Figure 11: Subsequent appointment under the PSEA – Region and first official language group (FOL), as of March 2008

Figure 11

Figure 11 long description

Source: JAIS

Note: First official language unknown for 583 observations

Students in the NCR were fairly evenly divided by gender (men, 48%; women, 52%). Subsequent appointment in the NCR was significantly higher for women (35%) than for men (28%). Women in the NCR with English as a first official language had an appointment rate of 32%; where French was the first official language, the appointment rate was 44%. For men in the NCR, the corresponding rate of appointment by official language was 24% (English) and 36% (French).

Outside the NCR, the representation of women was slightly higher (56%) but there was little difference by gender for appointment under the PSEA (women, 16%; men, 17%).

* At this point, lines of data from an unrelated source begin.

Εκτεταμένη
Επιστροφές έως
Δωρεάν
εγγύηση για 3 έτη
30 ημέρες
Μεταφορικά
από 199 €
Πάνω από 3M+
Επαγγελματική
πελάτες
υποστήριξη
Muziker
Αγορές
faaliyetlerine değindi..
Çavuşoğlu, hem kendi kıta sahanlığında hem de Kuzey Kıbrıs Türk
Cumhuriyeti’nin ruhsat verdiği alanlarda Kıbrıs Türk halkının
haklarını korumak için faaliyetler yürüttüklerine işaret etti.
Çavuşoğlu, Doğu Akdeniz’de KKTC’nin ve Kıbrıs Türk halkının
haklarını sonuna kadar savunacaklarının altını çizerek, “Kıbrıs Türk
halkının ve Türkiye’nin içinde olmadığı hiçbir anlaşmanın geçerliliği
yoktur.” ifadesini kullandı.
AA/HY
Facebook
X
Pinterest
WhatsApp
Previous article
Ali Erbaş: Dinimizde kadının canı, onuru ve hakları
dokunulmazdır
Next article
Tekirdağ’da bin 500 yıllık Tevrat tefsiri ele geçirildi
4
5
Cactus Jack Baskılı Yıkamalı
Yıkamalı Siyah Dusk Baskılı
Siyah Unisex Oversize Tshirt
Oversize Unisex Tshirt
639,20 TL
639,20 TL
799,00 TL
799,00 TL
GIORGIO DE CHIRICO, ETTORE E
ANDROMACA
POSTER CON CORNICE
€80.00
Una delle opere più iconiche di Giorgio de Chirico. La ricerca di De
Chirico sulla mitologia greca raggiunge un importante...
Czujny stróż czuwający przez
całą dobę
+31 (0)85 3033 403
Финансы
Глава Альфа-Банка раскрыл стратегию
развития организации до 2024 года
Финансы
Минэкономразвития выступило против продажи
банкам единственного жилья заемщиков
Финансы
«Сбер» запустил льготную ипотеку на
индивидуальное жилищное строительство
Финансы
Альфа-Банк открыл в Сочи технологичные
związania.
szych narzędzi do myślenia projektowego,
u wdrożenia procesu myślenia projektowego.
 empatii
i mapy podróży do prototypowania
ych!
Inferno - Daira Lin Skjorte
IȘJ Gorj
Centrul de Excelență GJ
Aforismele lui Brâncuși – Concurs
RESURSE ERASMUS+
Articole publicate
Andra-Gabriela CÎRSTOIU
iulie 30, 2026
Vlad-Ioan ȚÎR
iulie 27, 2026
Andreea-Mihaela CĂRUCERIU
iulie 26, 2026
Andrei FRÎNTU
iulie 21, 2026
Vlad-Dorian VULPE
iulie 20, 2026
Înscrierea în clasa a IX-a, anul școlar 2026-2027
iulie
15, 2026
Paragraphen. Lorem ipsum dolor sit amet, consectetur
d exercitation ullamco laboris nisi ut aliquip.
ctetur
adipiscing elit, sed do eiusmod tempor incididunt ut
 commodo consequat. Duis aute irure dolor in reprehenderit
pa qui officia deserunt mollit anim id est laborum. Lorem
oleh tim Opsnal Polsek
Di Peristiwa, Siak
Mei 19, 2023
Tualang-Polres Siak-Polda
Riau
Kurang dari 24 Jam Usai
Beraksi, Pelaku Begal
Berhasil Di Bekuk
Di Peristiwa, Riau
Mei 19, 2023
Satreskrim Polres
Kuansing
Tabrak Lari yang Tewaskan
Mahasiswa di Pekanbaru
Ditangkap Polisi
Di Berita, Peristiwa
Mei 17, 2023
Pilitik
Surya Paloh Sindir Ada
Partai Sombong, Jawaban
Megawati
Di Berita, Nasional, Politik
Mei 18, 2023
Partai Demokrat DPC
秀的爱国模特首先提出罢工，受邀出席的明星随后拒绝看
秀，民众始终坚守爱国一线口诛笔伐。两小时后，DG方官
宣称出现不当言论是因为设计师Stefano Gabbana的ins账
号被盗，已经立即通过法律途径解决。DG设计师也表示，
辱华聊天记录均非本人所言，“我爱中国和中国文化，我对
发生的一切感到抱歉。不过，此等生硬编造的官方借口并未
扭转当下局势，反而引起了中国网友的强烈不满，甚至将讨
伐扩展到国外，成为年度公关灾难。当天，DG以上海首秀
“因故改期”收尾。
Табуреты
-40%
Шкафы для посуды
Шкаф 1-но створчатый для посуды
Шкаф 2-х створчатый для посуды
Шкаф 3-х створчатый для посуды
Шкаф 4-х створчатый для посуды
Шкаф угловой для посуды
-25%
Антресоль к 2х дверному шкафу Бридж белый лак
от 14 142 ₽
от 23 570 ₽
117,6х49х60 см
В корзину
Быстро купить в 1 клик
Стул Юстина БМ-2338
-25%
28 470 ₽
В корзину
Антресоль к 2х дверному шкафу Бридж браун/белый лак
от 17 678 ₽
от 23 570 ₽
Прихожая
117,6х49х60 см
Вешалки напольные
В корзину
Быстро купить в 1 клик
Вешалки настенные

Most first appointments under the Public Service Employment Act occurred within one year of the end of the student employment

Since participants in CO-OP and FSWEP are full-time students, it is expected that it will be some time before a subsequent appointment is made under the PSEA. Following their CO-OP or FSWEP work terms, students may return to school; they may be hired as casual workers or work in a federal organization not covered by the PSEA; they may work in the private sector or simply take time off. The estimates of the elapsed time prior to the first appointment under the PSEA are based on the interval between the end of the CO-OP or FSWEP employment and the start of the first appointment under the PSEA.

A majority (73%) of students appointed under the PSEA were appointed within one year of the end of their student employment. Almost one quarter (24%) of the appointments under the PSEA were effective immediately following the student employment.

On average, the elapsed time before appointment under the PSEA was 280 days (median 150 days). A first appointment under the PSEA for FSWEP participants occurred on average 269 days (median 129 days) following the end of the student employment; CO-OP participants took longer, with an average of 303 days (median 198 days).

For the 4 825 students appointed to an indeterminate position following term employment, the indeterminate appointment occurred, on average, 652 calendar days (median 538 days) after the start of the term employment.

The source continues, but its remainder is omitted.